Our third experiment found that color normalization did not reduce overall feature instability, suggesting that differences between sites are not contained to variation in color. Our results are consistent with Leo et al.19 which used a different color normalization scheme and found that normalization did not resolve feature instability. There is precedent for worse standardization following color normalization. Janowczyk et al.9 compared nuclei segmentation performance under six different color normalization schemes, including the method used in this study. That study found that segmentation was not always improved by normalization and that image content affected which normalization method performed best. These findings, along with our results, suggest color normalization may not necessarily resolve the problems of feature stability on account of variations induced by different sites and labs. These findings may be specific to the color normalization method chosen, it is possible that other color normalization methods would have produced different results.

The lack of stability improvement following color normalization suggests that fixation, preservation, and mounting may cause differences in morphology that extend beyond inducing just differences in color appearance. A site that injects formalin into tissue immediately after surgery will produce tissue with less autolysis than a site that just places the tissue in a formalin bath, a difference which may affect the quantitative descriptors extracted from that tissue. Immunohistochemical expression and quality of tissue DNA have been shown to be affected by formalin injection and excessively long fixation time41. Though these factors have not been shown to alter the visual appearance of the tissue in the judgment of human observers, QH methods may be more affected by these subtle changes.

Limitations of this study include that we examined only one gland segmentation method, used only two types of features, gland morphology and Haralick texture, had one model training/validation division, hold-one-site-out, did not directly integrate stability into feature selection, and used only one color normalization method. Because our features were extracted only from gland lumen, regions of the Gleason 4 tissue with fused glands without lumen were not fully characterized by our features. These regions contributed to feature values only through the absence of lumen and the resulting effects on features of gland arrangement and density. Additionally, while our annotations were as precise as possible, any Gleason 3 glands in the Gleason 4 regions would contribute to the feature values of those regions. Methods for characterizing glands that do not rely on luminal analysis may better capture the morphology of Gleason 4 regions. Future work in this area will use other methods of incorporating stability into feature selection in ways beyond a simple threshold and examining the utility of stability information for other classification tasks in other problems in digital pathology.

In this study we demonstrated a novel method for identifying features which are both discriminating and stable across site variation.
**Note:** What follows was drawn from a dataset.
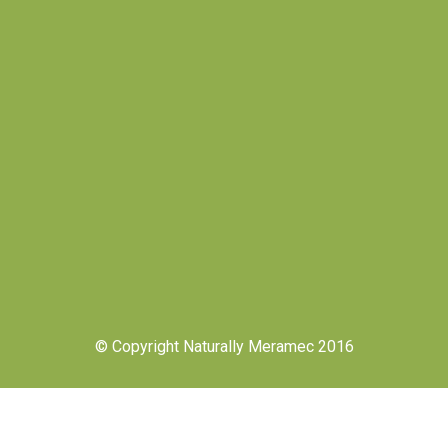
© Copyright Naturally Meramec 2016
We then showed that our method is useful for problems of cancer detection and grading and can improve model performance on independent validation sets. Feature stability is a critical and under-investigated component in the development of computer aided diagnosis systems. By leveraging stability information from multiple sites and incorporating that information into feature selection it may be possible to mitigate the effects of inter-site variation. Given the difficulty in standardizing laboratory procedures and equipment and the lack of success of color normalization methods in reducing feature instability in this study, clinically useful classifiers may need to consider feature instability in the model training process.